» **EXERCISE MATERIAL**:
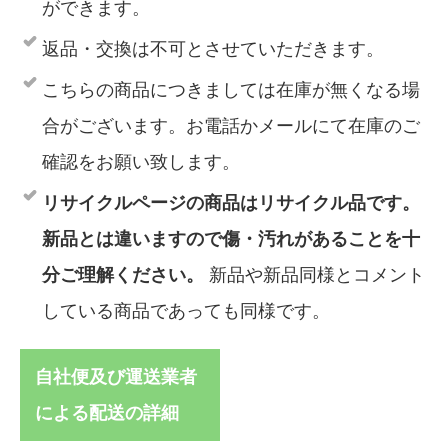
ができます。
返品・交換は不可とさせていただきます。
こちらの商品につきましては在庫が無くなる場
合がございます。お電話かメールにて在庫のご
確認をお願い致します。
リサイクルページの商品はリサイクル品です。
新品とは違いますので傷・汚れがあることを十
分ご理解ください。
新品や新品同様とコメント
している商品であっても同様です。
自社便及び運送業者
による配送の詳細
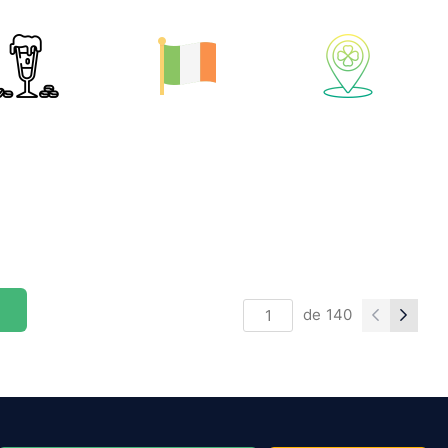
de
140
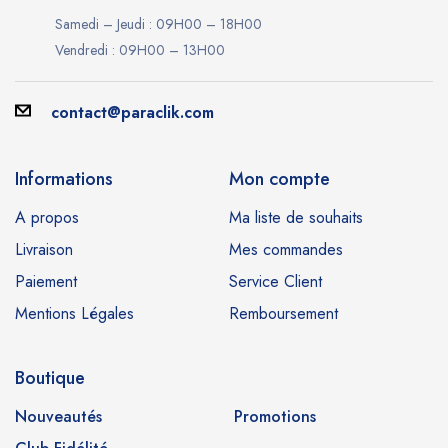
Samedi – Jeudi : 09H00 – 18H00
Vendredi : 09H00 – 13H00
contact@paraclik.com
Informations
Mon compte
A propos
Ma liste de souhaits
Livraison
Mes commandes
Paiement
Service Client
Mentions Légales
Remboursement
Boutique
Nouveautés
Promotions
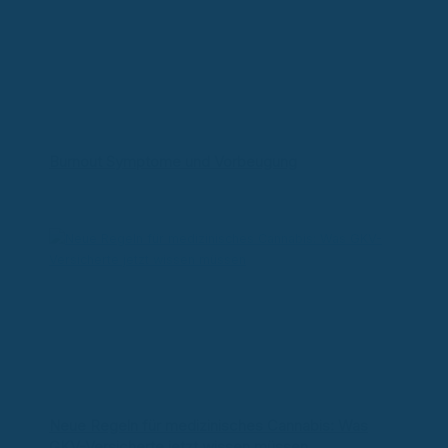
Burnout Symptome und Vorbeugung
Neue Regeln für medizinisches Cannabis: Was
GKV-Versicherte jetzt wissen müssen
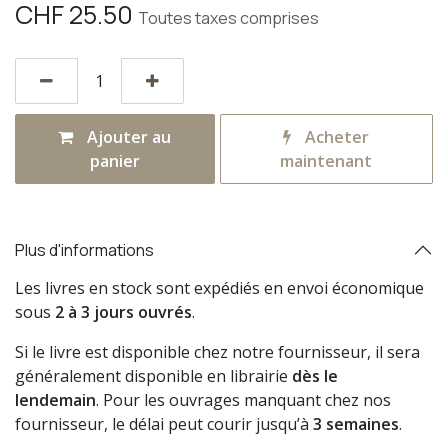
CHF
25.50
Toutes taxes comprises
Ajouter au
Acheter
panier
maintenant
Plus d'informations
Les livres en stock sont expédiés en envoi économique
sous
2 à 3 jours ouvrés
.
Si le livre est disponible chez notre fournisseur, il sera
généralement disponible en librairie
dès le
lendemain
. Pour les ouvrages manquant chez nos
fournisseur, le délai peut courir jusqu’à
3 semaines
.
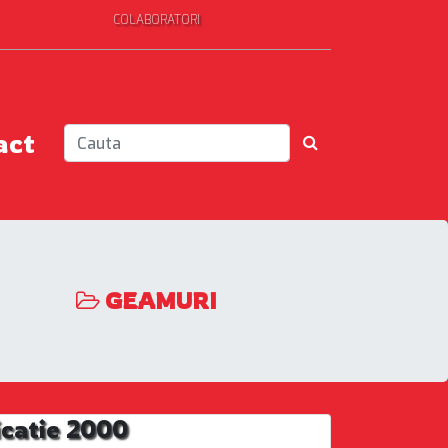
COLABORATORI
act
GEAMURI
icatie 2000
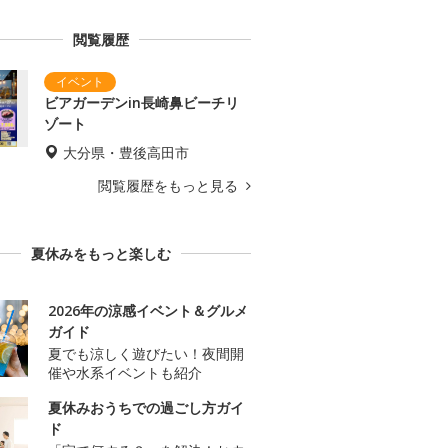
閲覧履歴
ビアガーデンin長崎鼻ビーチリ
ゾート
大分県・豊後高田市
閲覧履歴をもっと見る
夏休みをもっと楽しむ
2026年の涼感イベント＆グルメ
ガイド
夏でも涼しく遊びたい！夜間開
催や水系イベントも紹介
夏休みおうちでの過ごし方ガイ
ド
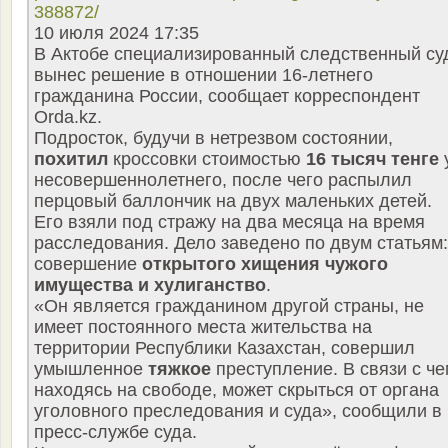
388872/
10 июля 2024 17:35
В Актобе специализированный следственный су
вынес решение в отношении 16-летнего
гражданина России, сообщает корреспондент
Orda.kz.
Подросток, будучи в нетрезвом состоянии,
похитил
кроссовки стоимостью
16 тысяч тенге
несовершеннолетнего, после чего распылил
перцовый баллончик на двух маленьких детей.
Его взяли под стражу на два месяца на время
расследования. Дело заведено по двум статьям:
совершение
открытого хищения чужого
имущества и хулиганство
.
«Он является гражданином другой страны, не
имеет постоянного места жительства на
территории Республики Казахстан, совершил
умышленное
тяжкое
преступление. В связи с че
находясь на свободе, может скрыться от органа
уголовного преследования и суда», сообщили в
пресс-службе суда.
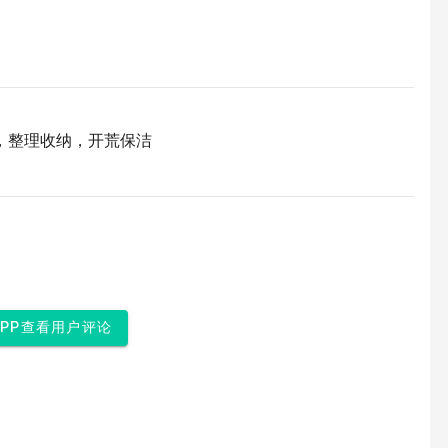
，整理收纳，开荒保洁
APP查看用户评论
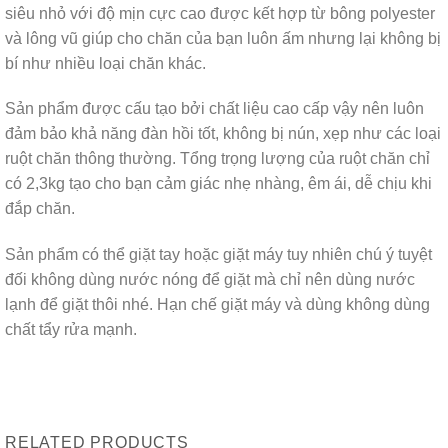
siêu nhỏ với độ mịn cực cao được kết hợp từ bông polyester
và lông vũ giúp cho chăn của bạn luôn ấm nhưng lại không bị
bí như nhiều loại chăn khác.
Sản phẩm được cấu tạo bởi chất liệu cao cấp vậy nên luôn
đảm bảo khả năng đàn hồi tốt, không bị nún, xẹp như các loại
ruột chăn thông thường. Tổng trọng lượng của ruột chăn chỉ
có 2,3kg tạo cho bạn cảm giác nhẹ nhàng, êm ái, dễ chịu khi
đắp chăn.
Sản phẩm có thể giặt tay hoặc giặt máy tuy nhiên chú ý tuyệt
đối không dùng nước nóng để giặt mà chỉ nên dùng nước
lạnh để giặt thôi nhé. Hạn chế giặt máy và dùng không dùng
chất tẩy rửa mạnh.
RELATED PRODUCTS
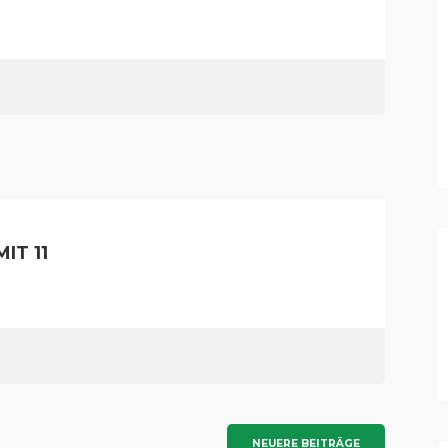
IT 11
NEUERE BEITRÄGE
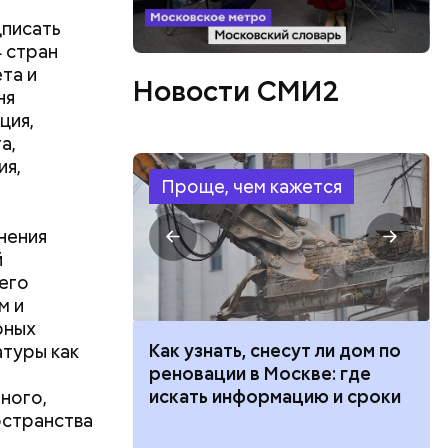
о редкий
дписать
 стран
та и
Новости СМИ2
ня
ция,
а,
ия,
Проще, чем кажется
нения
й
его
м и
рных
ут ли дом по
Как предотвратить развитие
атуры как
кве: где
диабета
цию и сроки
ного,
остранства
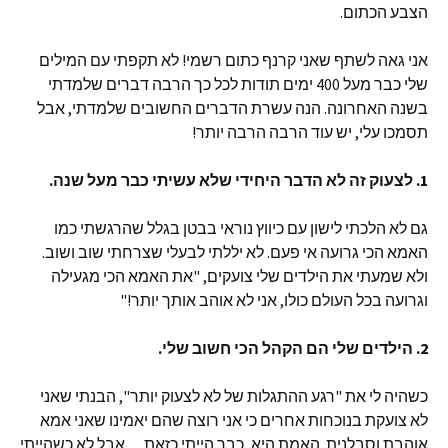
הצבע הכתום.
אני גאה לשתף שאני קרנף כתום רשמי! לא תקפתי עם המילים
שלי כבר מעל 400 ימים תודות לכל כך הרבה דברים שלמדתי
בשנה האחרונה. הנה עשרת הדברים החשובים שלמדתי, אבל
תסמכו עלי, יש עוד הרבה הרבה יותר!
1. לצעוק זה לא הדבר היחידי שלא עשיתי כבר מעל שנה.
גם לא הלכתי לישון עם כיווץ נוראי בבטן בגלל שהרגשתי כמו
האמא הכי גרועה אי פעם. לא יללתי לבעלי שצרחתי שוב ושוב.
ולא שמעתי את הילדים שלי צועקים, "את האמא הכי מגעילה
וגרועה בכל העולם כולו, אני לא אוהב אותך יותר!"
2. הילדים שלי הם הקהל הכי חשוב שלי.
כשהיה לי את "רגע ההתגלות של לא לצעוק יותר", הבנתי שאני
לא צועקת בנוכחות אחרים כי אני רוצה שהם יאמינו שאני אמא
אוהבת וסבלנית. האמת היא, כבר הייתי כזאת… אבל לא כשהייתי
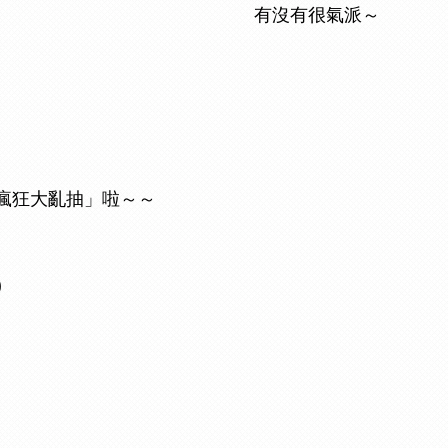
有沒有很氣派～
瘋狂大亂抽」啦～～
)
」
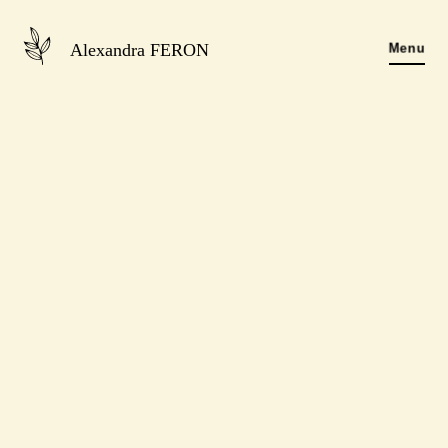
Alexandra FERON
Menu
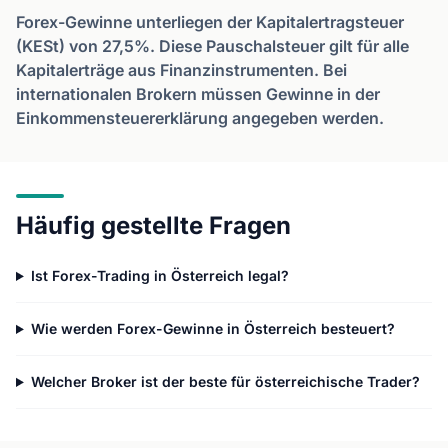
Forex-Gewinne unterliegen der Kapitalertragsteuer
(KESt) von 27,5%. Diese Pauschalsteuer gilt für alle
Kapitalerträge aus Finanzinstrumenten. Bei
internationalen Brokern müssen Gewinne in der
Einkommensteuererklärung angegeben werden.
Häufig gestellte Fragen
Ist Forex-Trading in Österreich legal?
Wie werden Forex-Gewinne in Österreich besteuert?
Welcher Broker ist der beste für österreichische Trader?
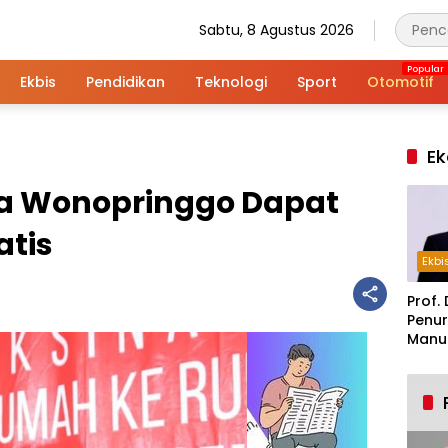
Sabtu, 8 Agustus 2026
Ekbis
Pendidikan
Teknologi
Sport
Otomotif
Ek
ga Wonopringgo Dapat
atis
Ekbi
Prof. 
Penur
Manuf
Alar
Indus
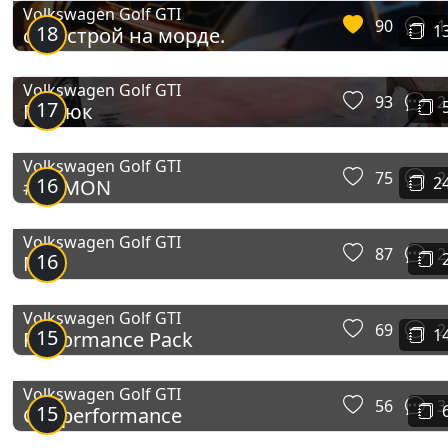
Volkswagen Golf GTI
90
1
18
1
с люстрой на морде.
Volkswagen Golf GTI
93
2
17
Піздюк
Volkswagen Golf GTI
75
2
16
2
#DEMON
Volkswagen Golf GTI
87
2
16
Mk7
Volkswagen Golf GTI
69
2
15
1
Performance Pack
Volkswagen Golf GTI
56
3
15
GTI performance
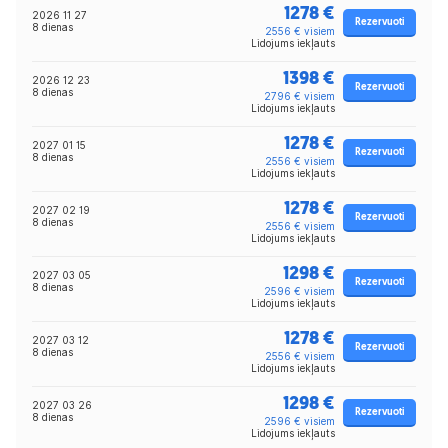
1278 €
2026 11 27
Rezervuoti
8 dienas
2556 € visiem
Lidojums iekļauts
1398 €
2026 12 23
Rezervuoti
8 dienas
2796 € visiem
Lidojums iekļauts
1278 €
2027 01 15
Rezervuoti
8 dienas
2556 € visiem
Lidojums iekļauts
1278 €
2027 02 19
Rezervuoti
8 dienas
2556 € visiem
Lidojums iekļauts
1298 €
2027 03 05
Rezervuoti
8 dienas
2596 € visiem
Lidojums iekļauts
1278 €
2027 03 12
Rezervuoti
8 dienas
2556 € visiem
Lidojums iekļauts
1298 €
2027 03 26
Rezervuoti
8 dienas
2596 € visiem
Lidojums iekļauts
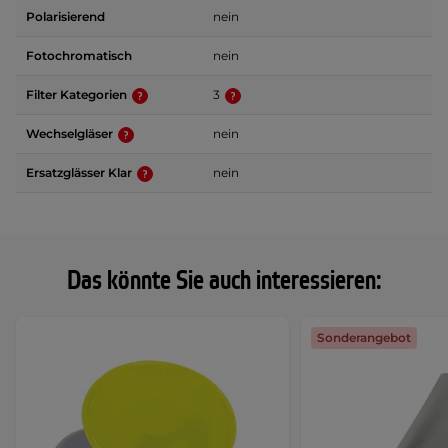
Polarisierend
nein
Fotochromatisch
nein
Filter Kategorien
3
Wechselgläser
nein
Ersatzglässer Klar
nein
Das könnte Sie auch interessieren:
Sonderangebot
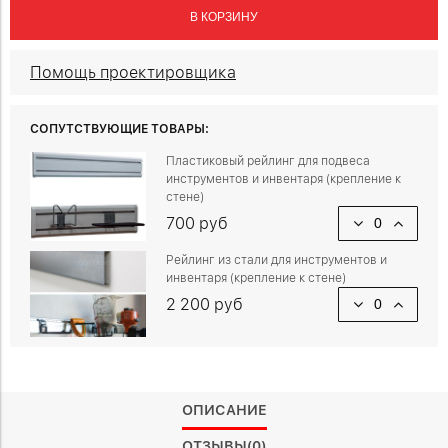
В КОРЗИНУ
Помощь проектировщика
СОПУТСТВУЮЩИЕ ТОВАРЫ:
Пластиковый рейлинг для подвеса
инструментов и инвентаря (крепление к
стене)
700 руб
Рейлинг из стали для инструментов и
инвентаря (крепление к стене)
2 200 руб
ОПИСАНИЕ
ОТЗЫВЫ(0)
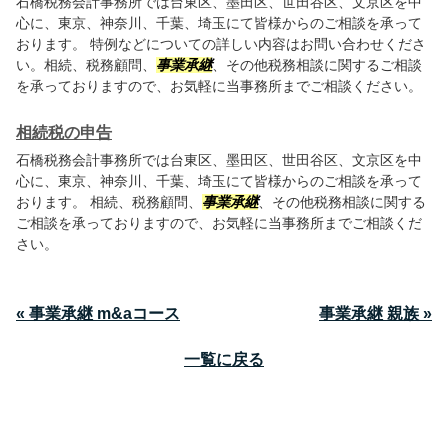
石橋税務会計事務所では台東区、墨田区、世田谷区、文京区を中
心に、東京、神奈川、千葉、埼玉にて皆様からのご相談を承って
おります。 特例などについての詳しい内容はお問い合わせくださ
い。相続、税務顧問、
事業承継
、その他税務相談に関するご相談
を承っておりますので、お気軽に当事務所までご相談ください。
相続税の申告
石橋税務会計事務所では台東区、墨田区、世田谷区、文京区を中
心に、東京、神奈川、千葉、埼玉にて皆様からのご相談を承って
おります。 相続、税務顧問、
事業承継
、その他税務相談に関する
ご相談を承っておりますので、お気軽に当事務所までご相談くだ
さい。
« 事業承継 m&aコース
事業承継 親族 »
一覧に戻る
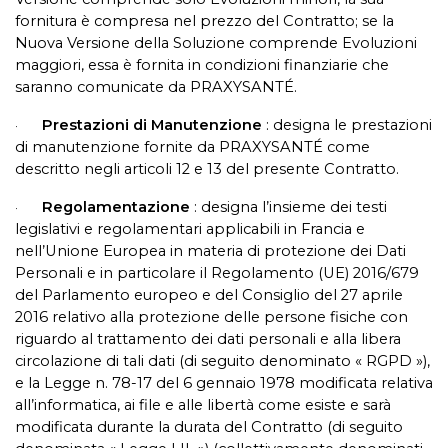
fornitura è compresa nel prezzo del Contratto; se la
Nuova Versione della Soluzione comprende Evoluzioni
maggiori, essa è fornita in condizioni finanziarie che
saranno comunicate da PRAXYSANTÉ.
Prestazioni di Manutenzione
: designa le prestazioni
·
di manutenzione fornite da PRAXYSANTÉ come
descritto negli articoli 12 e 13 del presente Contratto.
Regolamentazione
: designa l’insieme dei testi
·
legislativi e regolamentari applicabili in Francia e
nell’Unione Europea in materia di protezione dei Dati
Personali e in particolare il Regolamento (UE) 2016/679
del Parlamento europeo e del Consiglio del 27 aprile
2016 relativo alla protezione delle persone fisiche con
riguardo al trattamento dei dati personali e alla libera
circolazione di tali dati (di seguito denominato « RGPD »),
e la Legge n. 78-17 del 6 gennaio 1978 modificata relativa
all’informatica, ai file e alle libertà come esiste e sarà
modificata durante la durata del Contratto (di seguito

» **WORK REQUIRED**: Using the records above, print exactly the lines between the ones containing "Mentions Légales" and "Si le livre", inclusive, and nothing else; no pictures.

» **ANSWER BELOW**:
Mentions Légales
Remboursement
Boutique
Nouveautés
Promotions
Burnout Symptome und Vorbeugung
Neue Regeln für medizinisches Cannabis: Was
GKV-Versicherte jetzt wissen müssen
CHF
25.50
Toutes taxes comprises
Ajouter au
Acheter
panier
maintenant
Plus d'informations
Les livres en stock sont expédiés en envoi économique
sous
2 à 3 jours ouvrés
.
Si le livre est disponible chez notre fournisseur, il sera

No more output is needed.